** Data follows **
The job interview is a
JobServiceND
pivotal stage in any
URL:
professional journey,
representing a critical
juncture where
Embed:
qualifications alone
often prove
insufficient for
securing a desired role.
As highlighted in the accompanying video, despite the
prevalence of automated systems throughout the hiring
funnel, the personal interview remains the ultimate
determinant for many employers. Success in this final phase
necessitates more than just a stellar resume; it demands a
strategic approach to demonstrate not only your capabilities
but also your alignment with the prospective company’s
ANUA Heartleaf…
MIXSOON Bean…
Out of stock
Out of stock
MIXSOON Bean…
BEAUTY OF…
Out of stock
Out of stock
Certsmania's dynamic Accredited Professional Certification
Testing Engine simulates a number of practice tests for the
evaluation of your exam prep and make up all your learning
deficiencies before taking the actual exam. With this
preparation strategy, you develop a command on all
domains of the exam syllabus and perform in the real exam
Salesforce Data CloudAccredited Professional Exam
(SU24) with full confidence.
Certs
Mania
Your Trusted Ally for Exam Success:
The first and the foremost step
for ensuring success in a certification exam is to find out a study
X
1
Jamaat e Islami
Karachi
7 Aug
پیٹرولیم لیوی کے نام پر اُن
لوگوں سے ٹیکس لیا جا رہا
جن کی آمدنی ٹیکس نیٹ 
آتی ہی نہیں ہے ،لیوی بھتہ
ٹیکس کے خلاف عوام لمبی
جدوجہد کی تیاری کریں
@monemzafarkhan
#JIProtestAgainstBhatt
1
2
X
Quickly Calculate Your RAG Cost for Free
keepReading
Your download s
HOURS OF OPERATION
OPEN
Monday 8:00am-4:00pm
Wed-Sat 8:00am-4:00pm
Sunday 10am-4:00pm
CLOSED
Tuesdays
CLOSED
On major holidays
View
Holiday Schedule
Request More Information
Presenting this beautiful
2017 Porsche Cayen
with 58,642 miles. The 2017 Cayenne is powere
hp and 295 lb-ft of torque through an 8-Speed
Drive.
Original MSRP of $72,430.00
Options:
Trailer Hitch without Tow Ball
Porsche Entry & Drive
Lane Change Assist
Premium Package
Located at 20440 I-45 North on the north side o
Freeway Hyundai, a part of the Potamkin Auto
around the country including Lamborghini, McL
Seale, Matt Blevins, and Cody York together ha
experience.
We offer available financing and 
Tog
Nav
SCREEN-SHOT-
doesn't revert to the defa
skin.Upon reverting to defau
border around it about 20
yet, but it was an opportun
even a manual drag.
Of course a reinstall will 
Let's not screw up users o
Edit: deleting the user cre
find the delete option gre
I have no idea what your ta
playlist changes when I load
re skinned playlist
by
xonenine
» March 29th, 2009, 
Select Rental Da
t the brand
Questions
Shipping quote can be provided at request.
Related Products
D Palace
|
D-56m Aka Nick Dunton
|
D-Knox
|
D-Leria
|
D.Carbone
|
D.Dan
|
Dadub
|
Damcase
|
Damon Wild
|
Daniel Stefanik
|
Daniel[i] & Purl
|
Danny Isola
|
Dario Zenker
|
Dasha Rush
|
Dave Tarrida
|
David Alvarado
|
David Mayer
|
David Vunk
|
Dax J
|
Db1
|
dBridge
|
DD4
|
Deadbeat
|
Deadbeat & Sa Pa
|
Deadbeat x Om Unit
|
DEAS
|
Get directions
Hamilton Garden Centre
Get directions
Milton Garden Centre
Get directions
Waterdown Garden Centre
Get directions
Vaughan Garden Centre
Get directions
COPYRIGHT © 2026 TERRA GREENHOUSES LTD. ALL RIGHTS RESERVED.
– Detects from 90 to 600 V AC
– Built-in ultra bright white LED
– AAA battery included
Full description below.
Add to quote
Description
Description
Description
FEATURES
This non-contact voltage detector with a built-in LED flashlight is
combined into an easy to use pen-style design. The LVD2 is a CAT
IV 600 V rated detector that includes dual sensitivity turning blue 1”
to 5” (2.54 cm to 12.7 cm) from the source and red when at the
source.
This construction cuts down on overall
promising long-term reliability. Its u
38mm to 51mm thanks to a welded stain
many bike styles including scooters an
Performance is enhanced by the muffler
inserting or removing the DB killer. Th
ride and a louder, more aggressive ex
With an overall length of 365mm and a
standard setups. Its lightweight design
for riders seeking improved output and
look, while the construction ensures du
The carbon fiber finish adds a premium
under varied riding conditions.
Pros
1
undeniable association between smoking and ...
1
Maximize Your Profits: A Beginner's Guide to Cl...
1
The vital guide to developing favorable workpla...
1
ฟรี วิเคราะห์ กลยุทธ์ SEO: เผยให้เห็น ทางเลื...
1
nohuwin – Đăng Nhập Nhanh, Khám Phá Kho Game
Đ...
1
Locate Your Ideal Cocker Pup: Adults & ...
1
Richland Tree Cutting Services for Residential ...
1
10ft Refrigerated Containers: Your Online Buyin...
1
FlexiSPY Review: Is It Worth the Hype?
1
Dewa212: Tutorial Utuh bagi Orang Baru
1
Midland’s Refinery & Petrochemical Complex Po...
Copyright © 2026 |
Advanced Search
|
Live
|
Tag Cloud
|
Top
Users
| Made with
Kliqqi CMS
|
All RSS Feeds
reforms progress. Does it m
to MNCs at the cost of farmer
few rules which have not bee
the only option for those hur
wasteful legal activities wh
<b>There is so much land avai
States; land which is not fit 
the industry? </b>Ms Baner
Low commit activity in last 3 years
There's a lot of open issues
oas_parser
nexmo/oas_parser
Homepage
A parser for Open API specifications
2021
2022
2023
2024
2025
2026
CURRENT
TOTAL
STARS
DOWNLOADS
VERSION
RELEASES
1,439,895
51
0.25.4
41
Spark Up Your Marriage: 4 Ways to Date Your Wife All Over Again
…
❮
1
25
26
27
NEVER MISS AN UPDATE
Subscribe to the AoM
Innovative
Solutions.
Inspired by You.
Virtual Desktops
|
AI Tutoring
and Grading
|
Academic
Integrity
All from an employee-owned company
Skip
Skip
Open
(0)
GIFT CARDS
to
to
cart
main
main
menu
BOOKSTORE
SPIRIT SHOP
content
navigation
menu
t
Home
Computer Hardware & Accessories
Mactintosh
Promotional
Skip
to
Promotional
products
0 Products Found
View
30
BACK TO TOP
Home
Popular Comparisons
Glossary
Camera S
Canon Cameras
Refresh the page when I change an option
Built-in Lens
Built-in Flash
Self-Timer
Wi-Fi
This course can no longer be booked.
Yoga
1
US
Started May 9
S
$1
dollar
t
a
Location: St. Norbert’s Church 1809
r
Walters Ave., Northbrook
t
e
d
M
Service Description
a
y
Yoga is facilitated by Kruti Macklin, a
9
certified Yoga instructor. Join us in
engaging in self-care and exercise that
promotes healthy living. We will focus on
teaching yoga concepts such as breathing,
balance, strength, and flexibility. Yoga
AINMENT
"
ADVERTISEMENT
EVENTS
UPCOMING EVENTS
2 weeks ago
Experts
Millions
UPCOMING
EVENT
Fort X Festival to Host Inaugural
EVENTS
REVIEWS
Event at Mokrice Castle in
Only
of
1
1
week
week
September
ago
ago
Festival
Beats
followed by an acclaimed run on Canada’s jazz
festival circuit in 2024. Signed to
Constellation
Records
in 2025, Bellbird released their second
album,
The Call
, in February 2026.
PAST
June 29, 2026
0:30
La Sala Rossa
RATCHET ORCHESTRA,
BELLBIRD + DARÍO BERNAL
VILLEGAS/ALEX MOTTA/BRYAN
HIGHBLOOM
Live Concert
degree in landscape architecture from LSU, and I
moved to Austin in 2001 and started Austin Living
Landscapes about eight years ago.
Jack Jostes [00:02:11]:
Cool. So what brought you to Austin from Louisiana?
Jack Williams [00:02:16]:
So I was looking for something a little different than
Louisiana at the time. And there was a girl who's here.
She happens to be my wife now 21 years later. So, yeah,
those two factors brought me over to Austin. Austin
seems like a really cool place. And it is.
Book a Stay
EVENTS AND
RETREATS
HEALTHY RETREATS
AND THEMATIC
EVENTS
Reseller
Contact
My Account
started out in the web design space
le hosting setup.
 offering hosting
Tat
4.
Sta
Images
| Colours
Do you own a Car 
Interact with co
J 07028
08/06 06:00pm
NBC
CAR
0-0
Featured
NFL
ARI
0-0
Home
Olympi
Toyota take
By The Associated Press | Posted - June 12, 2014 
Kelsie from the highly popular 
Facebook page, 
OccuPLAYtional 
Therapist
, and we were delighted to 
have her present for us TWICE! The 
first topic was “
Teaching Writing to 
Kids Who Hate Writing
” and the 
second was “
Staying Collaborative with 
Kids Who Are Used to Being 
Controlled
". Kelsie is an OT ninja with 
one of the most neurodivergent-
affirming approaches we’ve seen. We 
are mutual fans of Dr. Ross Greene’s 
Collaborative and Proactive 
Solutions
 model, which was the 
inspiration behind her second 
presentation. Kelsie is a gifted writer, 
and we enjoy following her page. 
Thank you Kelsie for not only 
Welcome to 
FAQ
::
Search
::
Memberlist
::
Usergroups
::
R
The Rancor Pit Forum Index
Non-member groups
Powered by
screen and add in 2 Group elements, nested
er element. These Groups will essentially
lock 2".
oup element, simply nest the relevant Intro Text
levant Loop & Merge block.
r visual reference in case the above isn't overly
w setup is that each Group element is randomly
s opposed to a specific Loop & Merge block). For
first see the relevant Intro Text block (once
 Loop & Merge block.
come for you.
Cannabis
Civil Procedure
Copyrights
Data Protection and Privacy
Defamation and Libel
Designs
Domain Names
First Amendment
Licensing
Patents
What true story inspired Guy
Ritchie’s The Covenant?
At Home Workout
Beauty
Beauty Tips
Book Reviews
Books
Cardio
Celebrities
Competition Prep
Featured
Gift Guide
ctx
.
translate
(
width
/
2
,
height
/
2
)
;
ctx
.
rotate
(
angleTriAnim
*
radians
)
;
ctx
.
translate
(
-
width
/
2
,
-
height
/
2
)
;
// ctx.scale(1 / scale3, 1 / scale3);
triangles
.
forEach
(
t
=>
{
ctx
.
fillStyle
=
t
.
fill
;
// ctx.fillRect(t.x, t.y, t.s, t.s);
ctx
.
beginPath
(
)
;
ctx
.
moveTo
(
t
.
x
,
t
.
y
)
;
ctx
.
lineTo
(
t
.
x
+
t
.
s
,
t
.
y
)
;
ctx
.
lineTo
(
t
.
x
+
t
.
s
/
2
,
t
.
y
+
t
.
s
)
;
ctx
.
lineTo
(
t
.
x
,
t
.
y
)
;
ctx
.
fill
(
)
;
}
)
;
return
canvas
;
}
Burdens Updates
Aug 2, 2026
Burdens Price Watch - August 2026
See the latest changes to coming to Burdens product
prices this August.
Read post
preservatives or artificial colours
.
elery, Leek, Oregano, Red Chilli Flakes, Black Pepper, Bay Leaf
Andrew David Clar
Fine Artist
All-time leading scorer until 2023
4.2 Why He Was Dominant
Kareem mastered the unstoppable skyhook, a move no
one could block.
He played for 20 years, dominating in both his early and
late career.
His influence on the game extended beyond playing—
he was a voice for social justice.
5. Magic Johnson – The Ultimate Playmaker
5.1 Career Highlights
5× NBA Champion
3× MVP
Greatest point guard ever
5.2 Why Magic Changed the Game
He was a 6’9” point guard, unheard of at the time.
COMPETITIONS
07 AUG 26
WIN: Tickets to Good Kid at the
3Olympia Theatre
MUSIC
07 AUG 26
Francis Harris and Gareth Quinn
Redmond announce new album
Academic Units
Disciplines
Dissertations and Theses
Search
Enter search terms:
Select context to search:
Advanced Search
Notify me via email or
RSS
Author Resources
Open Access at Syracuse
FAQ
** End of Data **
• _What you should do_: Of the entries above, repeat exactly the lines between the line with "Midland’s Refinery &" and the line with "<b>There is so much land avai", inclusive, and no others.

• _Your response_:
Midland’s Refinery & Petrochemical Complex Po...
Copyright © 2026 |
Advanced Search
|
Live
|
Tag Cloud
|
Top
Users
| Made with
Kliqqi CMS
|
All RSS Feeds
reforms progress. Does it m
to MNCs at the cost of farmer
few rules which have not bee
the only option for those hur
wasteful legal activities wh
<b>There is so much land avai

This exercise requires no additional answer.